Problem to solve: Lines with the word "plus" in them are the ones to copy from the records.

Data to examine:
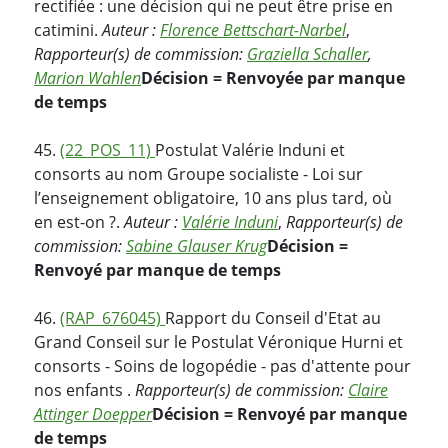
rectifiée : une décision qui ne peut être prise en
catimini.
Auteur :
Florence Bettschart-Narbel
,
Rapporteur(s) de commission:
Graziella Schaller
,
Marion Wahlen
Décision = Renvoyée par manque
de temps
45.
(22_POS_11)
Postulat Valérie Induni et
consorts au nom Groupe socialiste - Loi sur
l’enseignement obligatoire, 10 ans plus tard, où
en est-on ?.
Auteur :
Valérie Induni
,
Rapporteur(s) de
commission:
Sabine Glauser Krug
Décision =
Renvoyé par manque de temps
46.
(RAP_676045)
Rapport du Conseil d'Etat au
Grand Conseil sur le Postulat Véronique Hurni et
consorts - Soins de logopédie - pas d'attente pour
nos enfants .
Rapporteur(s) de commission:
Claire
Attinger Doepper
Décision = Renvoyé par manque
de temps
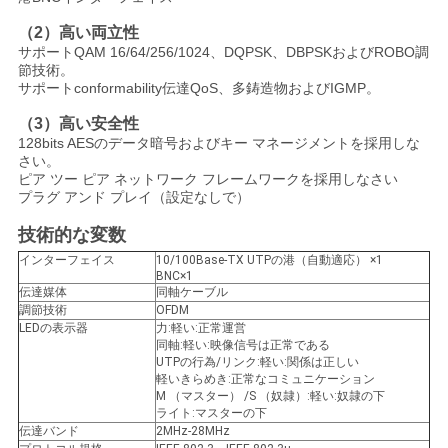
求
（2）高い両立性
し
サポートQAM 16/64/256/1024、DQPSK、DBPSKおよびROBO調
節技術。
な
サポートconformability伝達QoS、多鋳造物およびIGMP。
さ
（3）高い安全性
128bits AESのデータ暗号およびキー マネージメントを採用しな
い
さい。
ピア ツー ピア ネットワーク フレームワークを採用しなさい
プラグ アンド プレイ（設定なしで）
地
技術的な変数
インターフェイス
10/100Base-TX UTPの港（自動適応） ×1
図
BNC×1
伝達媒体
同軸ケーブル
調節技術
OFDM
LEDの表示器
力:軽い:正常運営
プ
同軸:軽い:映像信号は正常である
UTPの行為/リンク:軽い:関係は正しい
ラ
軽いきらめき:正常なコミュニケーション
M （マスター） /S （奴隷）:軽い:奴隷の下
ライト:マスターの下
イ
伝達バンド
2MHz-28MHz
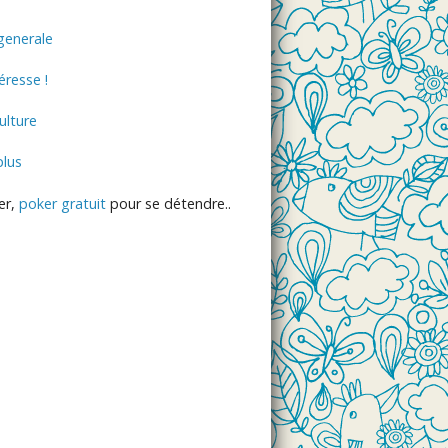
generale
éresse !
lture
plus
er,
poker gratuit
pour se détendre..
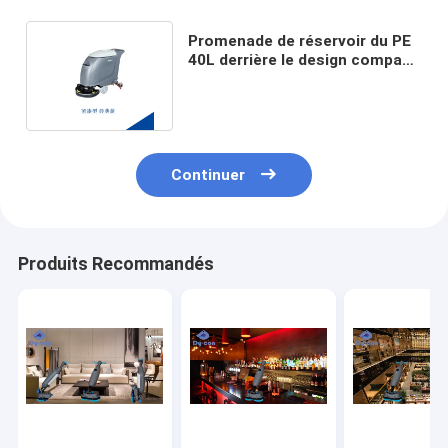
Promenade de réservoir du PE
40L derrière le design compact
automatique d'épurateur
Continuer
Produits Recommandés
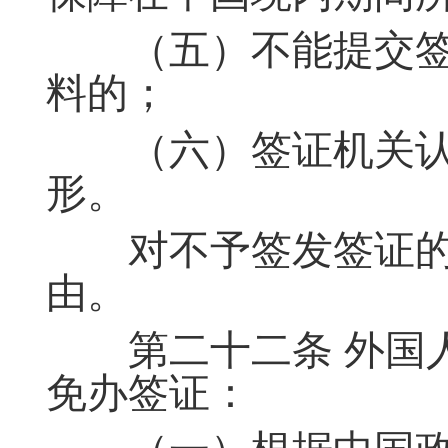
（五）不能提交签
料的；
（六）签证机关认
形。
对不予签发签证的
由。
第二十二条 外国人
免办签证：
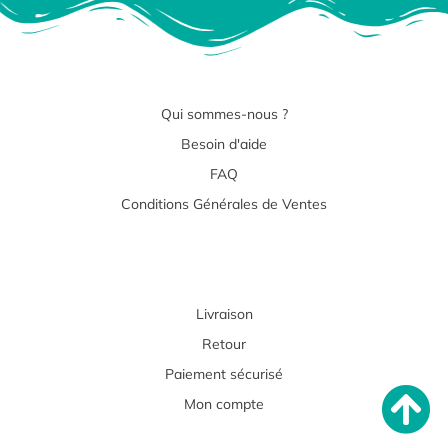
Qui sommes-nous ?
Besoin d'aide
FAQ
Conditions Générales de Ventes
Livraison
Retour
Paiement sécurisé
Mon compte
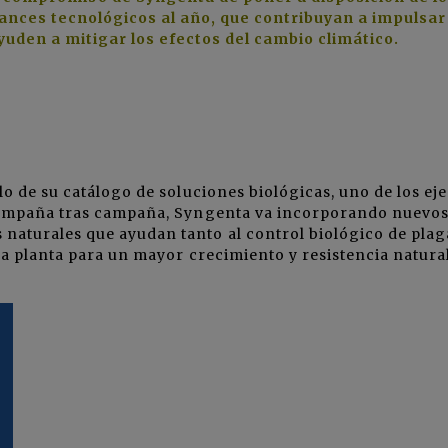
ances tecnológicos al año, que contribuyan a impulsar
yuden a mitigar los efectos del cambio climático.
o de su catálogo de soluciones biológicas, uno de los eje
 Campaña tras campaña, Syngenta va incorporando nuevo
aturales que ayudan tanto al control biológico de plag
la planta para un mayor crecimiento y resistencia natural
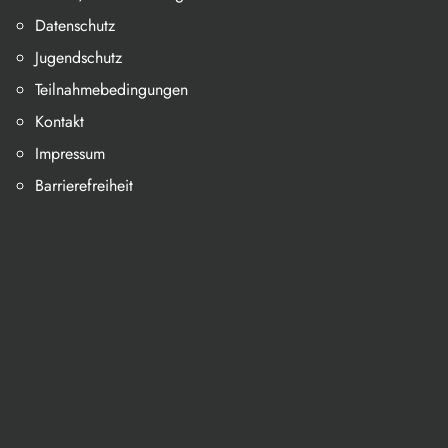
Datenschutz
Jugendschutz
Teilnahmebedingungen
Kontakt
Impressum
Barrierefreiheit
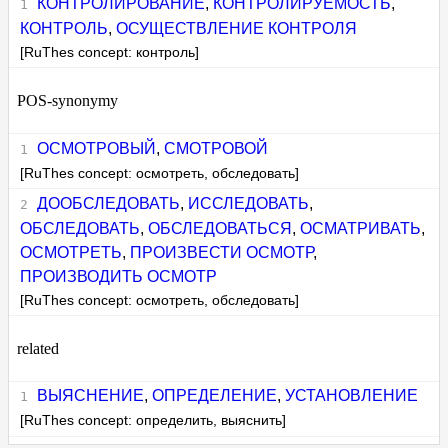
КОНТРОЛИРОВАНИЕ
,
КОНТРОЛИРУЕМОСТЬ
,
КОНТРОЛЬ
,
ОСУЩЕСТВЛЕНИЕ КОНТРОЛЯ
[RuThes concept: контроль]
POS-synonymy
ОСМОТРОВЫЙ
,
СМОТРОВОЙ
[RuThes concept: осмотреть, обследовать]
ДООБСЛЕДОВАТЬ
,
ИССЛЕДОВАТЬ
,
ОБСЛЕДОВАТЬ
,
ОБСЛЕДОВАТЬСЯ
,
ОСМАТРИВАТЬ
,
ОСМОТРЕТЬ
,
ПРОИЗВЕСТИ ОСМОТР
,
ПРОИЗВОДИТЬ ОСМОТР
[RuThes concept: осмотреть, обследовать]
related
ВЫЯСНЕНИЕ
,
ОПРЕДЕЛЕНИЕ
,
УСТАНОВЛЕНИЕ
[RuThes concept: определить, выяснить]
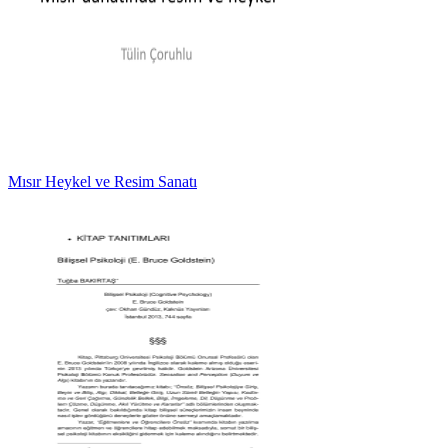
Mısır Heykel ve Resim Sanatı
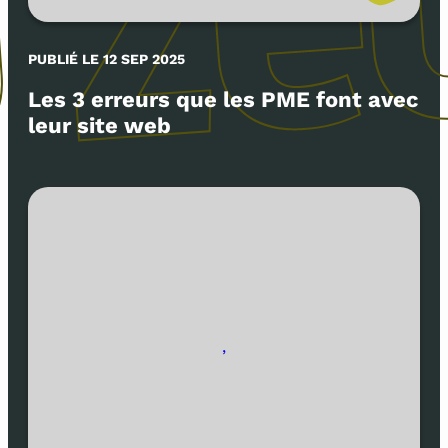
PUBLIÉ LE 12 SEP 2025
Les 3 erreurs que les PME font avec
leur site web
,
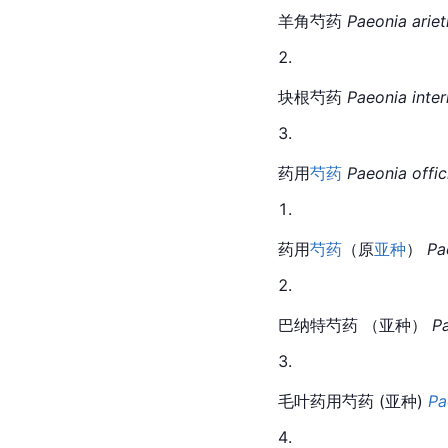
羊角芍药 
Paeonia ariet
块根芍药 
Paeonia inte
药用
芍药
Paeonia offic
药用
芍药
（原
亚种
） 
Pa
巴纳特
芍药
 （亚种） 
Pa
毛叶药用芍药 (亚种) 
Pa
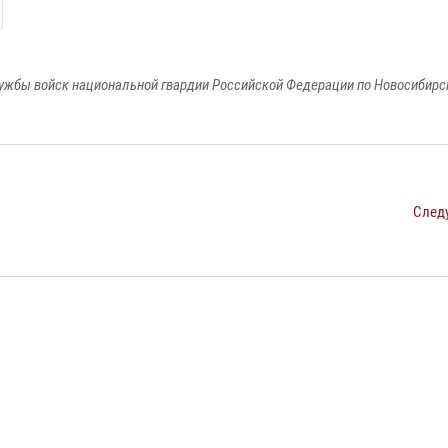
ужбы войск национальной гвардии Российской Федерации по Новосибирс
След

Result:
l’enseignement obligatoire, 10 ans plus tard, où
plus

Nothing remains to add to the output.